--- START ---

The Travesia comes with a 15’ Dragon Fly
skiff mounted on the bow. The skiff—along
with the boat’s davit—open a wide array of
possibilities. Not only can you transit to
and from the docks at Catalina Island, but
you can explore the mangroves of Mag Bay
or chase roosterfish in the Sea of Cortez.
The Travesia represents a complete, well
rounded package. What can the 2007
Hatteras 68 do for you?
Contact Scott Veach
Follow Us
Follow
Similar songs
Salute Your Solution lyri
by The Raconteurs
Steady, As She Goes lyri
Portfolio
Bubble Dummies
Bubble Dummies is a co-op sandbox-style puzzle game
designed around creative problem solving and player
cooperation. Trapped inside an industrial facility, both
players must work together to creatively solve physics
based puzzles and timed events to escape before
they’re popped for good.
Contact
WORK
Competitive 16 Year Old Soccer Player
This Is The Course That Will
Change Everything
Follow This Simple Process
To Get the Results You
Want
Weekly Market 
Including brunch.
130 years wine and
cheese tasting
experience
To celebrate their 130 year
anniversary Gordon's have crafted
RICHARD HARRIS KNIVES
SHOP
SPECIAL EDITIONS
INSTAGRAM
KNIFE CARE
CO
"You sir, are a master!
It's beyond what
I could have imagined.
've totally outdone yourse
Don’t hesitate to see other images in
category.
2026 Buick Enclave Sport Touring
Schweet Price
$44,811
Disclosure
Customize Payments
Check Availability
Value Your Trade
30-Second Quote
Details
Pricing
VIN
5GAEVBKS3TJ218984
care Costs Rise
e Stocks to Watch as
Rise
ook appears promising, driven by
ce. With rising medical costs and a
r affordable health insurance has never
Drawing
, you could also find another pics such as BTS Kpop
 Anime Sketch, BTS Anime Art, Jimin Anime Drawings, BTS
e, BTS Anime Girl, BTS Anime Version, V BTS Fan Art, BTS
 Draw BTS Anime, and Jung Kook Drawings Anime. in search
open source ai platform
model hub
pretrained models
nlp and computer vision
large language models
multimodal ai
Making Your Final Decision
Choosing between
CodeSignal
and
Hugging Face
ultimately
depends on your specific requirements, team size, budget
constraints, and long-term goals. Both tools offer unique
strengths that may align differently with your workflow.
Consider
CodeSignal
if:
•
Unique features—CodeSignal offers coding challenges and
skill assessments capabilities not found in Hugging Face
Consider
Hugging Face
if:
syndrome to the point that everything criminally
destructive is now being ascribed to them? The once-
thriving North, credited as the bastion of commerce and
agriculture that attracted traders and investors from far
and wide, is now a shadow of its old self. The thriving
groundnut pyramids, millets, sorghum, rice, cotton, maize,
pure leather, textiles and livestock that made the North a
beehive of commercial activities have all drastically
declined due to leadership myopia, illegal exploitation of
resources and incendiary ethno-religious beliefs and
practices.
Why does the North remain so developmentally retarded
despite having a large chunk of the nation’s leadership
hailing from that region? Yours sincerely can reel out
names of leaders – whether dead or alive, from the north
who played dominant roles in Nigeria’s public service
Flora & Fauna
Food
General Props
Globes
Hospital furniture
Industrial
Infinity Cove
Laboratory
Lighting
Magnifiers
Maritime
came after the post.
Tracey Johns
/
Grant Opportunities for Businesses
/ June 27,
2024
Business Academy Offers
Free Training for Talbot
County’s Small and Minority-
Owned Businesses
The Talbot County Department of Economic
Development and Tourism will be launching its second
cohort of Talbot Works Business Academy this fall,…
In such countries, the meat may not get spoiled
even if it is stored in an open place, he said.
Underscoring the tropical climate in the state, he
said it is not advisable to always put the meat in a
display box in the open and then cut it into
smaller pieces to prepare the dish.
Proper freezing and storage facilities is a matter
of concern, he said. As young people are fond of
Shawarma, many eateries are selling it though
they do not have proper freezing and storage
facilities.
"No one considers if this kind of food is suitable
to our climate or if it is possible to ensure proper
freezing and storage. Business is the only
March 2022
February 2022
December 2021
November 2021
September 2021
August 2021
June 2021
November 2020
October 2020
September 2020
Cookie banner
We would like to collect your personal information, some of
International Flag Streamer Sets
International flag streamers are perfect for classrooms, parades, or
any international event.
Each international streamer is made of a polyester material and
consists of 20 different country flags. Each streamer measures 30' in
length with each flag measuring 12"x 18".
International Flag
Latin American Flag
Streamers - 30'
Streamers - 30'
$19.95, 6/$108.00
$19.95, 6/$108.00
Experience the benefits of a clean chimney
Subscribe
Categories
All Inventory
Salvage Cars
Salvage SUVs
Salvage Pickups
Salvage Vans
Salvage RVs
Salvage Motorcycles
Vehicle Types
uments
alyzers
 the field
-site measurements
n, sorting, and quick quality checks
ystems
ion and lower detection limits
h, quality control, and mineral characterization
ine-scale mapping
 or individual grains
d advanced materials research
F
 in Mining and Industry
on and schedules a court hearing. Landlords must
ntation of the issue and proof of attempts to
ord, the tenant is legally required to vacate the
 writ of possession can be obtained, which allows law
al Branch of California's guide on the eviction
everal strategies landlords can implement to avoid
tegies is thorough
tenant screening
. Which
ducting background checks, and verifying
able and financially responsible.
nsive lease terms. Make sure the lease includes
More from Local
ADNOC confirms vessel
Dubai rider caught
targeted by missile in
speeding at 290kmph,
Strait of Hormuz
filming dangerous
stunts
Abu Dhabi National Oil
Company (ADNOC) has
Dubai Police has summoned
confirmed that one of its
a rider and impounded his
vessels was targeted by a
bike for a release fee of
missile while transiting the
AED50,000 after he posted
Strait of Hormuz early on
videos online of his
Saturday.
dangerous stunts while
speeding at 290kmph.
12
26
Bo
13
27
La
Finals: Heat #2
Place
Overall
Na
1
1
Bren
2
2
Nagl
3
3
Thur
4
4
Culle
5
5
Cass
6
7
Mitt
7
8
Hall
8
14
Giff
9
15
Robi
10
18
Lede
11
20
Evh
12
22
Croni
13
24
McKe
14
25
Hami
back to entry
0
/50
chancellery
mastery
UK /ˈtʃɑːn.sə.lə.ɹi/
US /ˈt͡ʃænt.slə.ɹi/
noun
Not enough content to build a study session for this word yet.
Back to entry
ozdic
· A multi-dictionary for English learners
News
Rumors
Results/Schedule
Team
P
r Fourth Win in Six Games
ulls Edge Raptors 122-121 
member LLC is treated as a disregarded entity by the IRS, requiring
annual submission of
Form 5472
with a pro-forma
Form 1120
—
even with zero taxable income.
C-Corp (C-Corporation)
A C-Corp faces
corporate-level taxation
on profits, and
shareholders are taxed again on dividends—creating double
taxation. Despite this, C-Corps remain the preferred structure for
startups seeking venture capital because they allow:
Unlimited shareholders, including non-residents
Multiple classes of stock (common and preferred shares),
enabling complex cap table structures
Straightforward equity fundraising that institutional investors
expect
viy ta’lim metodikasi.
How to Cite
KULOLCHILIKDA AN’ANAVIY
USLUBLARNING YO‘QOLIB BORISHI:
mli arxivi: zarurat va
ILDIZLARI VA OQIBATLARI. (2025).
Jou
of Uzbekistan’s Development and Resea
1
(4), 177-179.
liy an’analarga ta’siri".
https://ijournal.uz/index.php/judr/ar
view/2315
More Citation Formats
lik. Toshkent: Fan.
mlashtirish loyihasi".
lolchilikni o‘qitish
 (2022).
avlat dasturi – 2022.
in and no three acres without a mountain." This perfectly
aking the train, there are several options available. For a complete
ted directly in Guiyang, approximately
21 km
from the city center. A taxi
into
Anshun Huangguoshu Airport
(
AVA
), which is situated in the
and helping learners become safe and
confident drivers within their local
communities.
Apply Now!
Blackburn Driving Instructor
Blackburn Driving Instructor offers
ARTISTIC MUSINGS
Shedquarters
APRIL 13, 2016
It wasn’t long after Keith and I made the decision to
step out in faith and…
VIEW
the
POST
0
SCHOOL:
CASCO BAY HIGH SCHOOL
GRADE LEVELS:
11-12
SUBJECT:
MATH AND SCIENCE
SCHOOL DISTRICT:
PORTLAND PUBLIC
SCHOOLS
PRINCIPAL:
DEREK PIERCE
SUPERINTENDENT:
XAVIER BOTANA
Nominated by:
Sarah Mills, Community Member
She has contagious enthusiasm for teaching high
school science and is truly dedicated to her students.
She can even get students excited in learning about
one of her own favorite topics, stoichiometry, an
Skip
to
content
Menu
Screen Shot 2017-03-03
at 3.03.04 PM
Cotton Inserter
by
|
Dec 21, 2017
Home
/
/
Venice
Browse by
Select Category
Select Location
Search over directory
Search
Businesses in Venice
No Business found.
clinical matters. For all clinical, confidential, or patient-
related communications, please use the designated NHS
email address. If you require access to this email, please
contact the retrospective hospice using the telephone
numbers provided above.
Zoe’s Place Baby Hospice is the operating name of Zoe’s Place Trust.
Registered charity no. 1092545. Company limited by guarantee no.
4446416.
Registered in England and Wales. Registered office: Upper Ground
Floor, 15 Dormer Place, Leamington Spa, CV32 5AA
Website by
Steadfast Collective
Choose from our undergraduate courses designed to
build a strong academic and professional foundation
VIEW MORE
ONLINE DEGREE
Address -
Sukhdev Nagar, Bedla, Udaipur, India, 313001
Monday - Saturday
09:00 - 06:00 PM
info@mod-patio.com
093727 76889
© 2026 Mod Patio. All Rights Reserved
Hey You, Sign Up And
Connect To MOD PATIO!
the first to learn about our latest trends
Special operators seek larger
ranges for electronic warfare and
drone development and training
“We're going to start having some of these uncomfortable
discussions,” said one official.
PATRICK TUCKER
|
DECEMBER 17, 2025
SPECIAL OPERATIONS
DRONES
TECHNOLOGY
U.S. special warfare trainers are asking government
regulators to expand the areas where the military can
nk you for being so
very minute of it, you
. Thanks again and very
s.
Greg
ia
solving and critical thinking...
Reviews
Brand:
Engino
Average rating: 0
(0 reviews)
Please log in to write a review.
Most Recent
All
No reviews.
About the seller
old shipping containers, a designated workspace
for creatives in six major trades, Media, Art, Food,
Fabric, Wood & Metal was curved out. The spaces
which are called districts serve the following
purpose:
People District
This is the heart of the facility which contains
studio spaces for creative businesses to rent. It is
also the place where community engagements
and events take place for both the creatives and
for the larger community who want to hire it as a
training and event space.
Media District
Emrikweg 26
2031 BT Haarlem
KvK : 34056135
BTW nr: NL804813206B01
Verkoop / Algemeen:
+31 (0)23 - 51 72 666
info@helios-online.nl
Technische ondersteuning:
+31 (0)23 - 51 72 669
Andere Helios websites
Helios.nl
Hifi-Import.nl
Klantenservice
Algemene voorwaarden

--- END ---

§ How to complete this task
Give back, exactly as written, the stretch from the line with "dangerous stunts while" through the line with "APRIL 13, 2016", and no other lines from the records above.

§ Answer box
dangerous stunts while
speeding at 290kmph.
12
26
Bo
13
27
La
Finals: Heat #2
Place
Overall
Na
1
1
Bren
2
2
Nagl
3
3
Thur
4
4
Culle
5
5
Cass
6
7
Mitt
7
8
Hall
8
14
Giff
9
15
Robi
10
18
Lede
11
20
Evh
12
22
Croni
13
24
McKe
14
25
Hami
back to entry
0
/50
chancellery
mastery
UK /ˈtʃɑːn.sə.lə.ɹi/
US /ˈt͡ʃænt.slə.ɹi/
noun
Not enough content to build a study session for this word yet.
Back to entry
ozdic
· A multi-dictionary for English learners
News
Rumors
Results/Schedule
Team
P
r Fourth Win in Six Games
ulls Edge Raptors 122-121 
member LLC is treated as a disregarded entity by the IRS, requiring
annual submission of
Form 5472
with a pro-forma
Form 1120
—
even with zero taxable income.
C-Corp (C-Corporation)
A C-Corp faces
corporate-level taxation
on profits, and
shareholders are taxed again on dividends—creating double
taxation. Despite this, C-Corps remain the preferred structure for
startups seeking venture capital because they allow:
Unlimited shareholders, including non-residents
Multiple classes of stock (common and preferred shares),
enabling complex cap table structures
Straightforward equity fundraising that institutional investors
expect
viy ta’lim metodikasi.
How to Cite
KULOLCHILIKDA AN’ANAVIY
USLUBLARNING YO‘QOLIB BORISHI:
mli arxivi: zarurat va
ILDIZLARI VA OQIBATLARI. (2025).
Jou
of Uzbekistan’s Development and Resea
1
(4), 177-179.
liy an’analarga ta’siri".
https://ijournal.uz/index.php/judr/ar
view/2315
More Citation Formats
lik. Toshkent: Fan.
mlashtirish loyihasi".
lolchilikni o‘qitish
 (2022).
avlat dasturi – 2022.
in and no three acres without a mountain." This perfectly
aking the train, there are several options available. For a complete
ted directly in Guiyang, approximately
21 km
from the city center. A taxi
into
Anshun Huangguoshu Airport
(
AVA
), which is situated in the
and helping learners become safe and
confident drivers within their local
communities.
Apply Now!
Blackburn Driving Instructor
Blackburn Driving Instructor offers
ARTISTIC MUSINGS
Shedquarters
APRIL 13, 2016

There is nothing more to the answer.